Landslide inventory maps document the extent and types of mass movements in an area (Guzzetti et al., 2012). Prepared at a range of scales, landslide inventory maps can cover areas ranging from a single slope to a large region (e.g., Cardinali, Antonini, Reichenbach, & Guzzetti, 2001), and examples exist of inventories compiled for an entire state (Cardinali, Guzzetti, & Brabb, 1990), nation (e.g., Trigila, Iadanza, & Spizzichino, 2010), or continent (Van Den Eeckhaut & Hervás, 2012). Inventory maps can be prepared using traditional methods and new techniques (Guzzetti et al., 2012). Traditional methods include field survey and the visual interpretation of stereoscopic aerial photographs (see e.g., Brunsden, 1993; Brardinoni, Slaymaker, & Hassan, 2003), and the collection of historical information on landslides and their consequences (e.g., Schuster, 1996). New techniques include the visual, semi-automatic, or automatic analysis of LiDAR-derived and optical satellite images (see e.g., Mondini et al., 2011; Van Den Eeckhaut, Kerle, Poesen, & Hervás, 2012; Razak, Santangelo, Van Westen, Straatsma, & de Jong, 2013). Other innovative techniques and data used for landslide mapping, include the use of synthetic aperture radar (SAR) data to map large landslides (Czuchlewsky, Weissel, & Kim, 2003; Singhroy, Mattar, & Gray, 1998), and as ancillary data to help geomorphologists characterize and monitor landslides (Farina, Colombo, Fumagalli, Marks, & Moretti, 2006; Singhroy & Molch, 2004). Landslide maps are important (i) to document the effect of a single landslide triggering event (i.e., landslide event inventory, Bucknam, et al., 2001; Chigira, Wu, Inokuchi, & Wang, 2010; Gorum et al., 2011; Harp & Jibson, 1995 among others), (ii) to collect information for the definition of landslide susceptibility, hazard, vulnerability, and risk (e.g., Bălteanu, Chendeşb, Simaa, & Enciua, 2010, van Westen, van Asch, & Soeters, 2006), (iii) to investigate morphogenetic processes in landscapes dominated by slope wasting phenomena (e.g., Hovius, Stark, & Allen, 1997), (iv) to determine landslide statistics (e.g., Malamud, Turcotte, Guzzetti, & Reichenbach, 2004), and (v) for erosion and ecological studies (e.g., Fiorucci et al., 2011).

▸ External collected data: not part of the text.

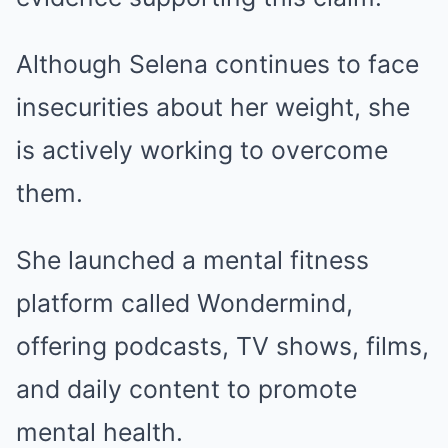
Although Selena continues to face
insecurities about her weight, she
is actively working to overcome
them.
She launched a mental fitness
platform called Wondermind,
offering podcasts, TV shows, films,
and daily content to promote
mental health.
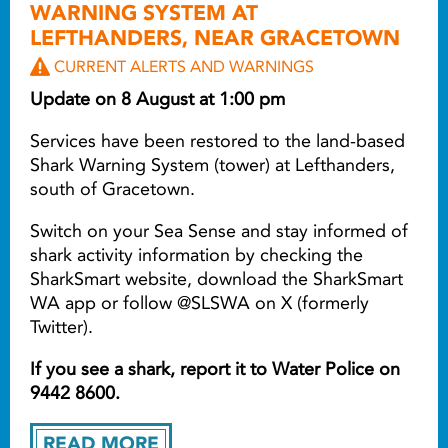
WARNING SYSTEM AT
LEFTHANDERS, NEAR GRACETOWN
CURRENT ALERTS AND WARNINGS
Update on 8 August at 1:00 pm
Services have been restored to the land-based
Shark Warning System (tower) at Lefthanders,
south of Gracetown.
Switch on your Sea Sense and stay informed of
shark activity information by checking the
SharkSmart website, download the SharkSmart
WA app or follow @SLSWA on X (formerly
Twitter).
If you see a shark, report it to Water Police on
9442 8600.
READ MORE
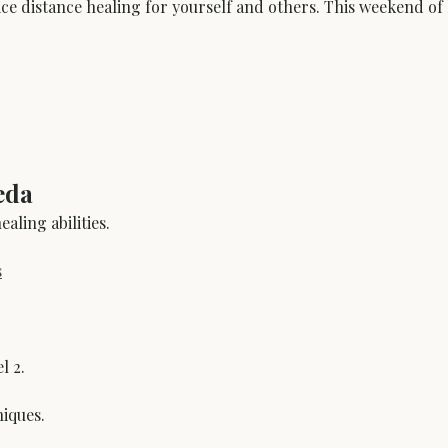
ice distance healing for yourself and others. This weekend of 
eda
aling abilities.
s
l 2.
niques.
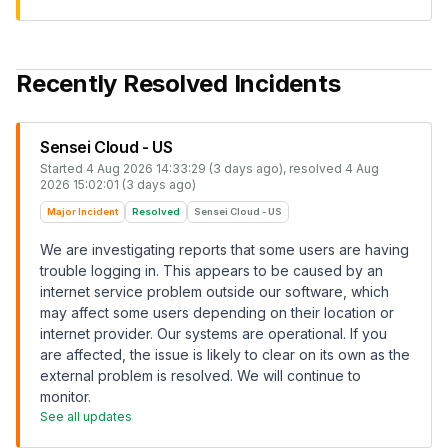
Recently Resolved Incidents
Sensei Cloud - US
Started
4 Aug 2026 14:33:29 (3 days ago)
, resolved
4 Aug
2026 15:02:01 (3 days ago)
Major Incident
Resolved
Sensei Cloud - US
We are investigating reports that some users are having
trouble logging in. This appears to be caused by an
internet service problem outside our software, which
may affect some users depending on their location or
internet provider. Our systems are operational. If you
are affected, the issue is likely to clear on its own as the
external problem is resolved. We will continue to
monitor.
See all updates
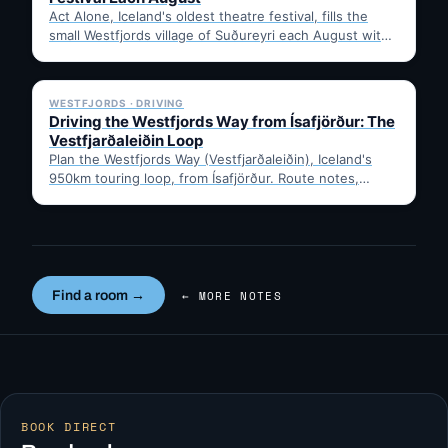
Act Alone, Iceland's oldest theatre festival, fills the
small Westfjords village of Suðureyri each August with
free solo…
✓ 6 JUL
WESTFJORDS · DRIVING
Driving the Westfjords Way from Ísafjörður: The
Vestfjarðaleiðin Loop
Plan the Westfjords Way (Vestfjarðaleiðin), Iceland's
950km touring loop, from Ísafjörður. Route notes,
timing, and gravel-road tips —…
Find a room →
← MORE NOTES
BOOK DIRECT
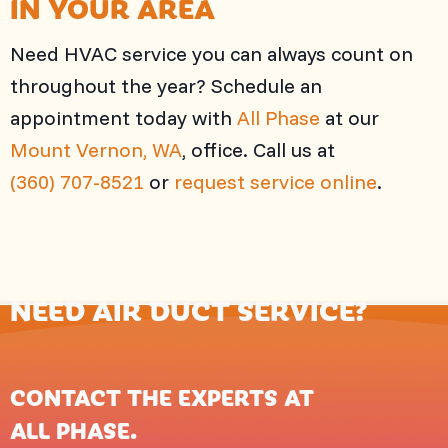
IN YOUR AREA
Need HVAC service you can always count on
throughout the year? Schedule an
appointment today with
All Phase
at our
Mount Vernon, WA
, office. Call us at
(360) 707-8521
or
request service online
.
NEED AIR DUCT SERVICE?
CONTACT THE EXPERTS AT
ALL PHASE
.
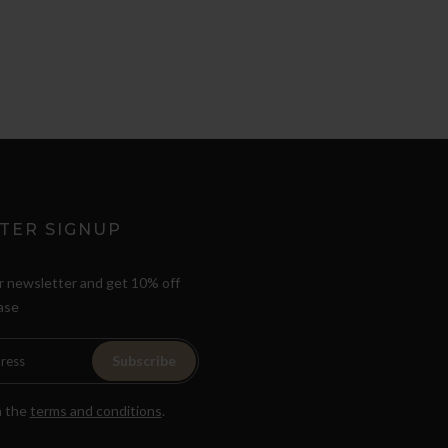
TER SIGNUP
r newsletter and get 10% off
ase
Subscribe
h the
terms and conditions
.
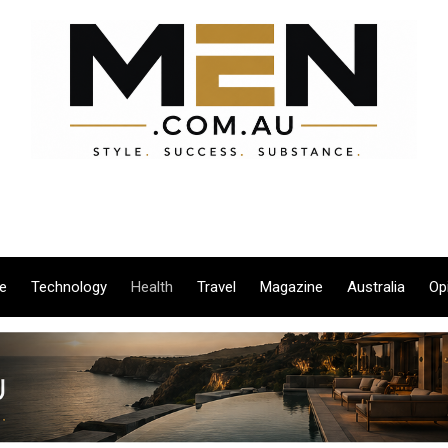
le
Technology
Health
Travel
Magazine
Australia
Op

In Italy, despite the presence of a comprehensive national landslide inventory, at 1:25,000 scale (Trigila et al., 2010), the need exists for accurate, large-scale (1:10,000 scale, or larger) landslide inventory maps. In this paper, we present a geomorphological landslide inventory map (Main Map) for an area in the upper Sinni River valley, southern Italy, where landslides of different types and sizes are abundant.

2. Geological setting

The study area extends for 120 km² in the northern sector of the Calabria-Lucania border, to the N of Mt. Pollino and the Monti di Lauria ridges (Figure 1). The Sinni River drains the area, where elevation ranges from 502 to 1873 m, and landscape is characterized by medium-to-high relief. In the area, the Liguridi and Sicilidi sedimentary units (Bonardi et al., 1988) crop out along a narrow belt parallel to the main Apennines range (ISPRA, 2011). The Mt. Alpi ridge, composed of shallow-water Mesozoic sediments of the Apulia platform, dominates the northern part of the area. In the study area, the Liguridi units, consisting of Jurassic to Oligocene sediments, and of Miocene siliciclastic units partially affected by low-grade metamorphism (Invernizzi et al., 2008), represent the uppermost part of the southern Apennines fold-and-thrust belt. Rocks pertaining to the metamorphic basement crop out locally. In the Miocene, the sediments in the study area were piled in an accretionary wedge emplaced by the subduction of the Ligurian oceanic lithosphere under the Apulian continental margin (Gioia and Schiattarella, 2006; Schiattarella, 1998). In the Quaternary, the fold-and-thrust belt was cut by left-lateral, strike-slip and extensional faults (Schiattarella, 1998). As a result, the Mt. Alpi ridge and the surrounding areas were affected by intense exhumation and high uplift rates (Capolongo, Dall'arche, & Pennetta, 2008; Corrado, Invernizzi, & Mazzoli, 2002; Di Leo, Schiattarella, Cuadros, & Cullers, 2005; Gioia and Schiattarella, 2006). Regional uplift and recent fault activity are responsible for rapid incision of the drainage network, and for abundant slope wasting processes, including several landslides (Santangelo, Gioia, Cardinali, Guzzetti, & Schiattarella, 2013).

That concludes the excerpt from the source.